The “Grimslugs” are either native to the planet or they were “brought in” early on with the first settlers…just like sailor ships of the old times spread the rats over the world. Those creatures are best described as naked slugs, but they have only one eye socket, have a much more malleable body (which allows even the largest examples to press themselves through cracks about 4 inches wide) and have color best described as “a pale and dirty yellow”.
The “new born” about the size of a thumb but from that point they grow in size slowly but constantly. Most are the size of dogs and the truly “old ones” have reached the mass of a human (cowering on all fours, so). The slow moving creatures are not a danger but a pest. If something but another of their kind moves close to them, they form pseudo-mouthes on their body and spew forth digestive juices onto them. Those stink, they temporarily blind if they hit the eyes (10% chance) and cause a burning sensation on the skin that will quickly die down to an itching skin rash after two combat round. If you don´t –know- about all of that, this comes as quiet a mean surprise, so. And I bet some of your characters will reach for a cantina to water down the “acid” they were just covered in J
The things simply slime about and take in all the grime and filth and any other organic material they get themselves over, breaking it up slowly, discharging all of the things they cannot digest with the slim they “sludge about on”. Their wobbly bodies are basically edible, but so foul tasting that most predators refrain from it unless starving …or hailing from a chem-wasted environment like the bowls of a hive... A human would need to pass a routine(+20) Toughness test to avoid throwing up).
Even a large grimeslug is easy to kill.
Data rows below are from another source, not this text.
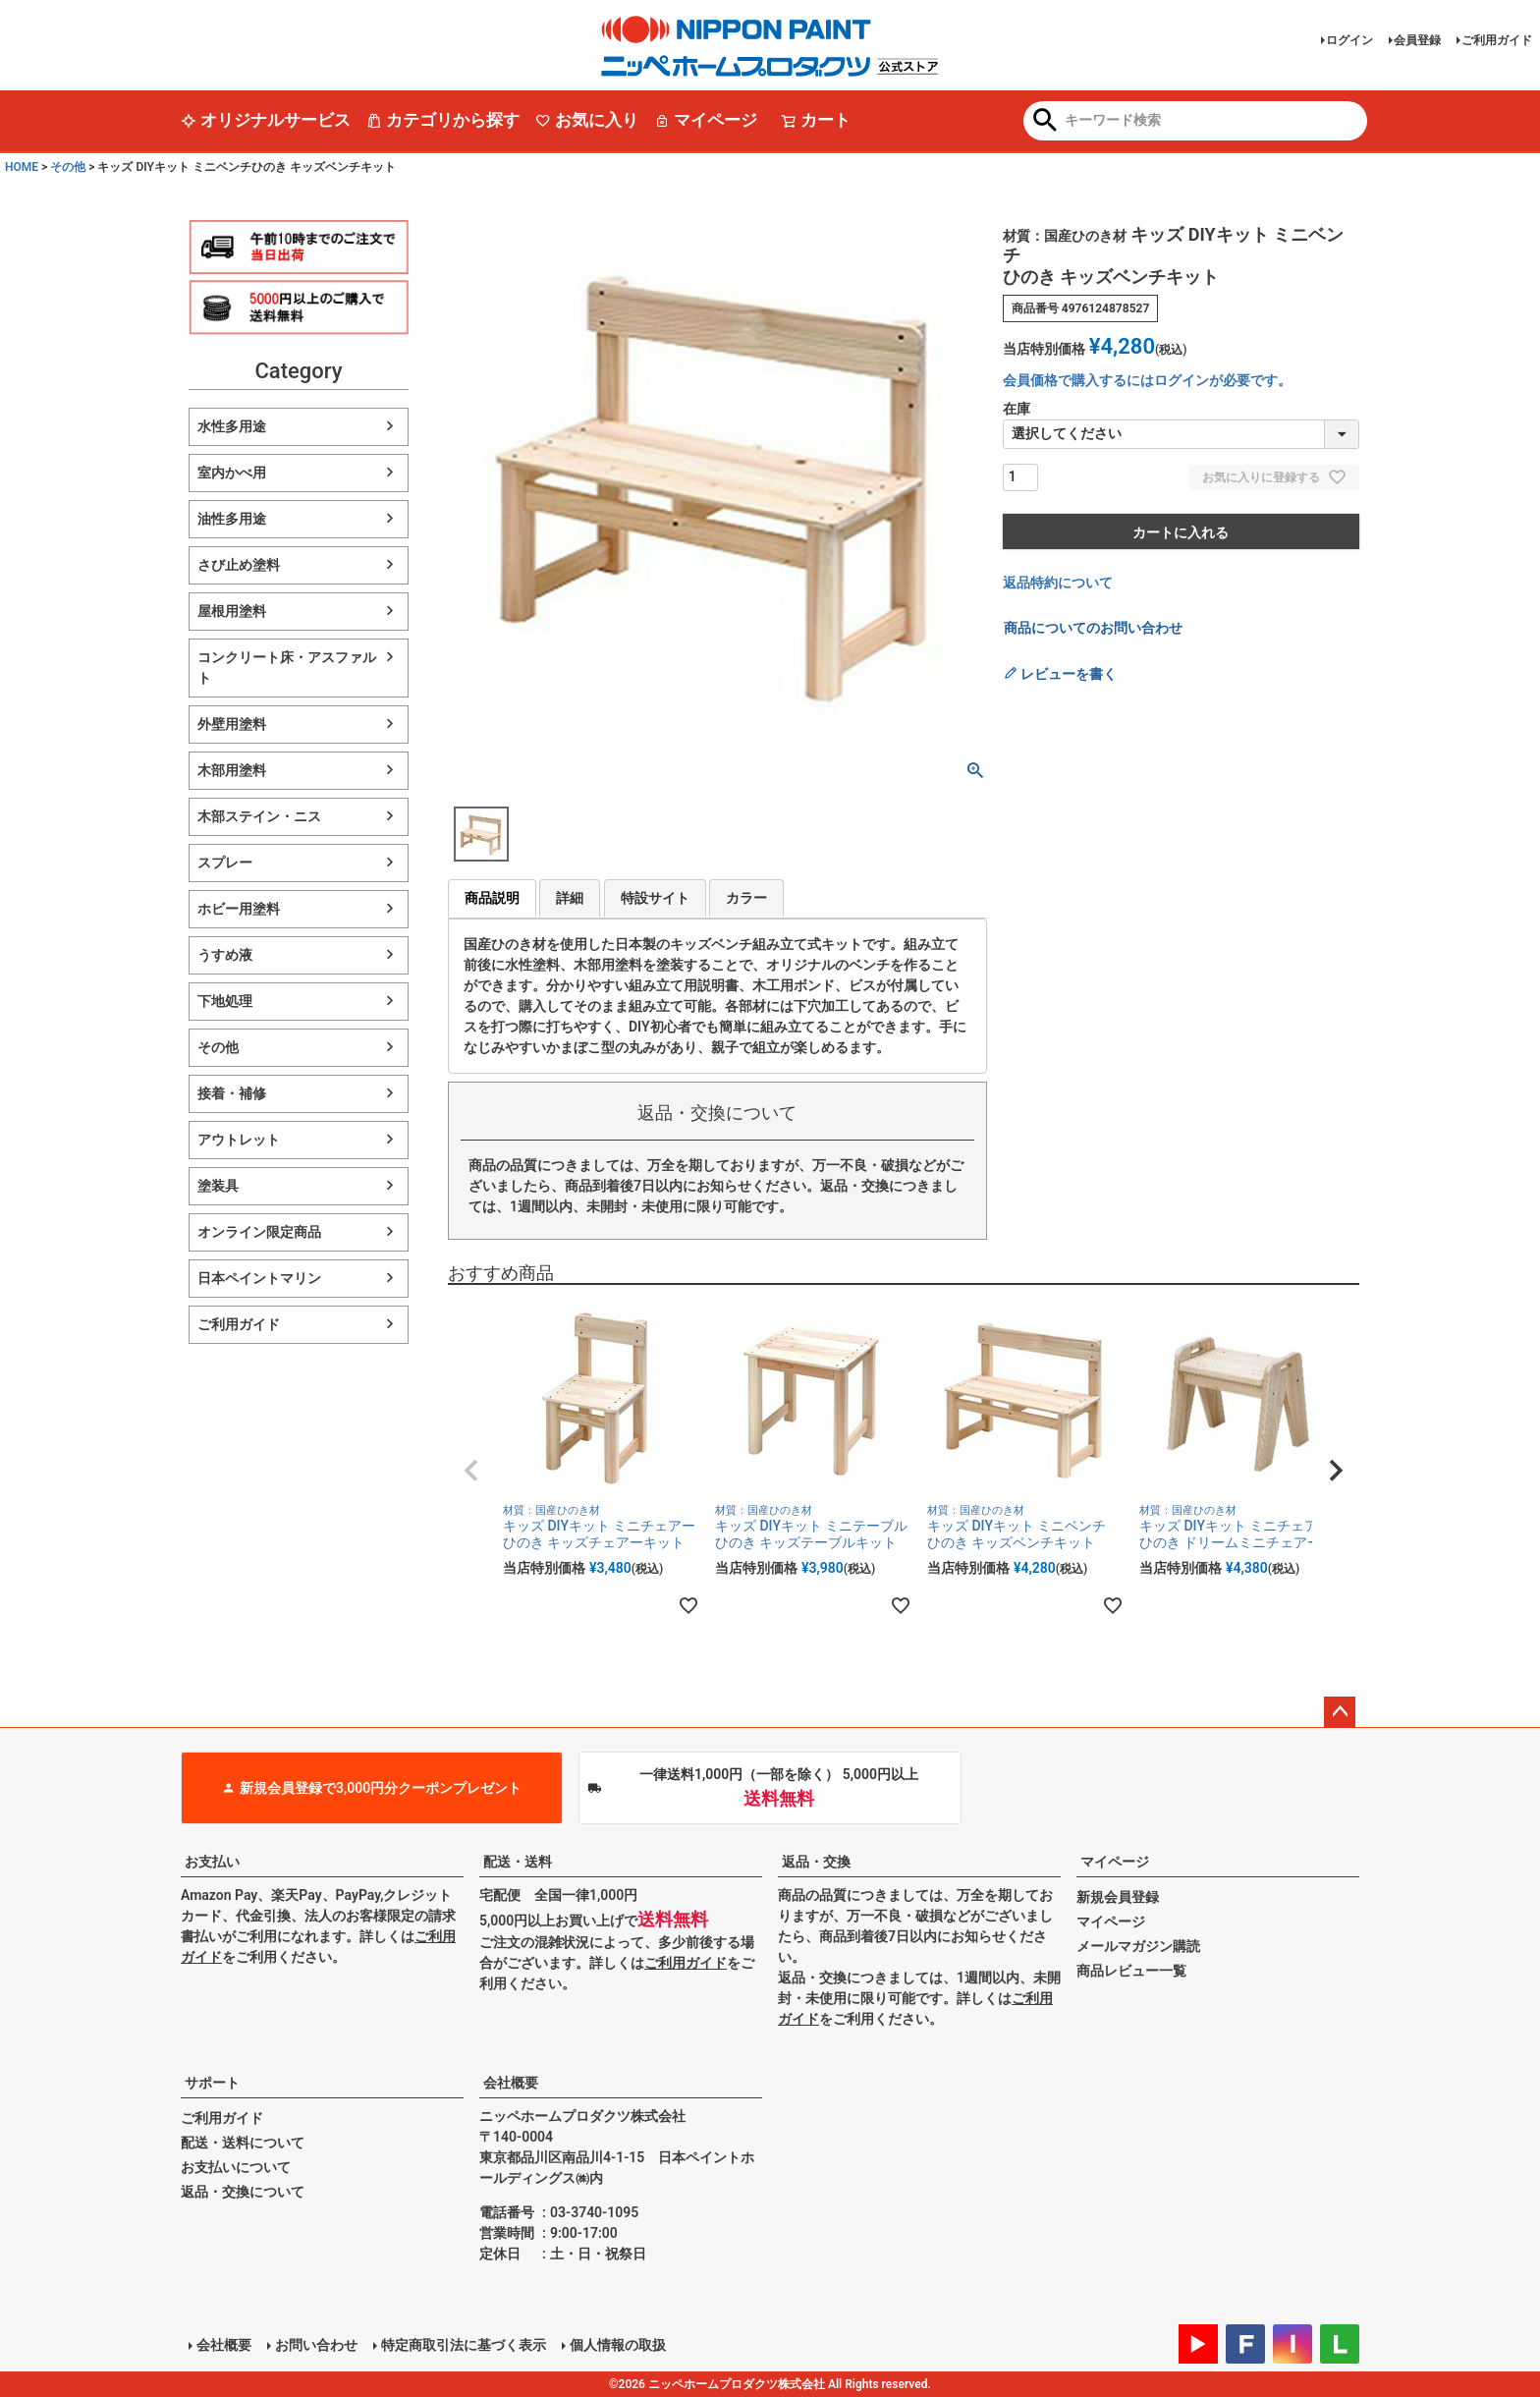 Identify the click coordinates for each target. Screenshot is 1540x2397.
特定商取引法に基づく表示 (463, 2345)
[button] (471, 1470)
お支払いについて (236, 2167)
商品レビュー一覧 (1131, 1971)
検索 (1045, 121)
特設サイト (655, 898)
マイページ (705, 120)
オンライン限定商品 (259, 1232)
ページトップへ (1339, 1712)
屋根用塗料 (231, 611)
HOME (21, 167)
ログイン (1349, 40)
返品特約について (1058, 582)
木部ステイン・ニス (259, 816)
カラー (746, 898)
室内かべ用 (231, 472)
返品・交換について (242, 2192)
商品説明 (492, 898)
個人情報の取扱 (618, 2345)
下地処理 (224, 1001)
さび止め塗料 (238, 565)
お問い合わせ (316, 2345)
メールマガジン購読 (1138, 1946)
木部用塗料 (231, 770)
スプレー (224, 862)
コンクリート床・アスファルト (286, 667)
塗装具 (218, 1186)
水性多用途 (231, 426)
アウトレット (238, 1139)
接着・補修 (231, 1093)
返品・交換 (816, 1861)
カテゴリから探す (443, 120)
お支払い (212, 1861)
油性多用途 (231, 519)
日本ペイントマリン (259, 1278)
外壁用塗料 (231, 724)
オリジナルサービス (266, 120)
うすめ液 (224, 955)
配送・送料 (517, 1861)
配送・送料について (242, 2142)
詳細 (569, 898)
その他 (67, 167)
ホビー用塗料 (238, 909)
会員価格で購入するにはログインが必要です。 (1147, 380)
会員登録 (1417, 40)
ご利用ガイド (1496, 40)
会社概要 (510, 2082)
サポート (212, 2082)
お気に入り (586, 120)
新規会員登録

No matter if you try to shoot it or to chop it up, no tests are needed to hit. But since there physique is so simple (and lacking “single vital organs) it needs between 2 and 6 shots (depending on size and weapon used) to kill the larger ones, no matter how well you place them. Flamers do the trick quiet well (one shot). Killing them in melee is easy as well, but one will end up with two to three “hits” of the digestive juices before it is done. Of course, one can just try to hurry by without getting hit by the juices they spew forth (routine Dexterity test).
In general, these things are meant as answer to “what way my brood eating, anyway?” Of course, the PitThings will decimate the population of Grimeslugs in the installation rapidly! In addition…it is good to give the characters something to waste their ammo on, isn´t it? The fact that “unknown large slimly things encountered in the dark” are good for the mood of a monster hunt is just icing on the cake.
Have your group encounter the “dried out” slime trails and later some smaller or large life specimen. And as the character get closer to the area where the PitThings roam, make them encounter the dried out “skin husks” of those slugs the PitThing have devoured on sight. This will look a lot like an old, discard piece of plastic plane.
Creature: Gloom Haunt
Do you own the “Creatures Anathema” Book? If this “fortress” has its own landing field for shuttles, some “Gloom Haunt” might be encountered below. Use only one of them, so, as a mean little surprise attack to one of the characters… a “side show”, so to speak. They will only encounter one of it. Shall they check the ceiling for the reminder of the session, so.
Ambience: Markings on the wall
Have the characters find some old marks made with chalk or spray paint on different walls. Very simple marks, like “X” or arrows point towards the location the characters came from. These are old marks from loot pickers and reclaimators who searched the place for valuables. A routine(+20) test for logic will not only tell that but that the arrows point towards the direction that lead to EXITS (“they found in and wanted to make sure they found back out again”) and that the “X” marks areas that had already been searched. These marks are YEARS old, but since there is no rain or cleaning servitors to wash them away…they simply stay.
I always suggest to ask for Intelligence (or Navigation) tests to avoid getting lost in large, unknown, unlit places. Unless the characters have some way of tracing their steps themselves.